Ebru Calik-Kutukcu, Yeliz Salci, Ecem Karanfil, Ayla Fil-Balkan, Can Ebru Bekircan-Kurt and Kadriye Armutlu
Neurosciences Journal April 2019, 24 (2) 95-100; DOI: https://doi.org/10.17712/nsj.2019.2.20180024

Abstract

Objectives: To investigate the correlations between the 6-minute walk test and disease severity, pulmonary functions, and respiratory muscle performance in patients with generalized myasthenia gravis (MG) and to determine whether MG disease severity, pulmonary functions, and respiratory muscle performance contribute to 6-minute walk test distance in generalized MG.

Methods: This cross-sectional trial was conducted at Hacettepe University in Ankara, Turkey. The study was carried out from February to August 2017. Twenty-eight class II-III MG patients participated in

the study. Patients’ disease severity was determined with the Myasthenia gravis composite scale. All participants underwent the 6-minute walk test, pulmonary function tests, and respiratory muscle strength and endurance assessment.

Results: Approximately 40% of patients’ expiratory muscle strength were under the lower limit of normal. Multiple linear regression analysis revealed that the percentage of predicted expiratory muscle strength that patients reached were significant and independent predictor of percentage of 6-minute walk test distance that patients reached according to reference values (R2=0.493, F [1-27]=25.275, p<0.001).

Conclusion: Expiratory muscle strength is a significant determinant of functional exercise performance in generalized MG with mild or moderate weakness affecting muscles other than the ocular muscles.

Myasthenia gravis (MG) is an autoimmune disease caused by antibodies against components of the postsynaptic membrane at the neuromuscular junction.

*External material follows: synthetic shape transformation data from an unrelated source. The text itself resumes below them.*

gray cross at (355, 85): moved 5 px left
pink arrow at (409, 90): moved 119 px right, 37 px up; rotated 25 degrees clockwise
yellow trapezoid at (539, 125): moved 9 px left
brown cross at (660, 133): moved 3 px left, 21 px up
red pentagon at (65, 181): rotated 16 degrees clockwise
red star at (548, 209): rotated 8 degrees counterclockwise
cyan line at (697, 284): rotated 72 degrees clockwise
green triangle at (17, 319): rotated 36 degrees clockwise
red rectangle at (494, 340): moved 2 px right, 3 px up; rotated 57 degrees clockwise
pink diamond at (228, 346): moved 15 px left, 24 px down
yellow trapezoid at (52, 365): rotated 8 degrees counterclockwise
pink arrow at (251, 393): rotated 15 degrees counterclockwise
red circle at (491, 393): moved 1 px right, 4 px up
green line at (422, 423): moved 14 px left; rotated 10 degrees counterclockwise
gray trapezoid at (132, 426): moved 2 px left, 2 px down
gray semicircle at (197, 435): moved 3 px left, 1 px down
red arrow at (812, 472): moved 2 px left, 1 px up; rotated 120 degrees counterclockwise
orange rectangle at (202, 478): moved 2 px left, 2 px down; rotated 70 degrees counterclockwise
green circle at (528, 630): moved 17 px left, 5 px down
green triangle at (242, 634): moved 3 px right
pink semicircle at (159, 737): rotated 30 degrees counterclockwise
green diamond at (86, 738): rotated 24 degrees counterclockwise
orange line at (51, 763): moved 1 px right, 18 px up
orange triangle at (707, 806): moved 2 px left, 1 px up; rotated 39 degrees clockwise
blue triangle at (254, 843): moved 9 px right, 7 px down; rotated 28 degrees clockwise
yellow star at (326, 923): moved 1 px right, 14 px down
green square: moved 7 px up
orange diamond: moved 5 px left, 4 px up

These antibodies block function by binding to their target and inducing antigen crosslinking, complement activation, and increased degradation. These cause muscle fatigue and weakness in patients with MG.1 Comorbid conditions may be critical for quality of life, daily functions, short- and long-term outcome, and mortality in MG patients.2

Inspiratory and expiratory muscle strength is shown to be reduced in patients with generalized MG compared to controls or ocular MG patients.3-5 Patients with MG often have a “myasthenic pattern” characterized by reduced ventilatory muscle endurance and volumes in lung function tests.6,7 Patients usually report dyspnea upon extreme effort due to muscle weakness, and ventilatory muscle impairment adversely affects the performance of physical activities and patients’ daily lives due to perceived fatigue.8

The 6-minute walk test (6MWT) has been shown to be relatively reliable in patients with neuromuscular diseases and 6MWT distance (6MWD) was reported to be lower in generalized MG patients than in healthy controls.8,9 In addition, composite disease severity scales have become increasingly important to show prognosis. The myasthenia gravis composite scale (MGCS) is a reliable, valid, and easily applicable instrument for assessing the clinical status of MG patients and differs from other MG severity scales because it incorporates physician-reported and patient-reported test items.10

Therefore, the aims of this study were: to investigate correlations between 6MWD and pulmonary functions, respiratory muscle performance, and MG severity determined by the MGCS in patients with generalized MG and to determine whether disease severity assessed by a composite score, pulmonary functions, and respiratory muscle performance contribute to or reflect decreased functional exercise capacity in generalized MG.

Methods

Subjects

This cross-sectional study was carried out in Hacettepe University, Faculty of Health Sciences, Department of Physiotherapy and Rehabilitation Ankara, Turkey between February-August 2017. Myasthenia gravis was diagnosed with single fiber electromyography testing or demonstration of anti-acetylcholine receptor antibodies. Inclusion criteria were: age 18-65 years; diagnosis of MG made by a neurologist; and generalized symptoms (Myasthenia Gravis Foundation of America [MGFA] clinical class II-III). Exclusion criteria were presence of; comorbid neuromuscular and cardiopulmonary pathologies; severe limb, axial, oropharyngeal, or respiratory muscle weakness (MGFA class IV); and MG crisis (MGFA class V). The study was approved by the Hacettepe University Non-Interventional Clinical Research Ethics Board (approval number: GO 16/814-24). All patients signed an informed consent form before participating. A single group pre-test and post-test design were used.

Assessments

The patients’ physical characteristics (height, weight, gender), sociodemographic data, and disease course (disease duration and medication history) were recorded. Perceived general fatigue severity was assessed using the visual analog scale (VAS).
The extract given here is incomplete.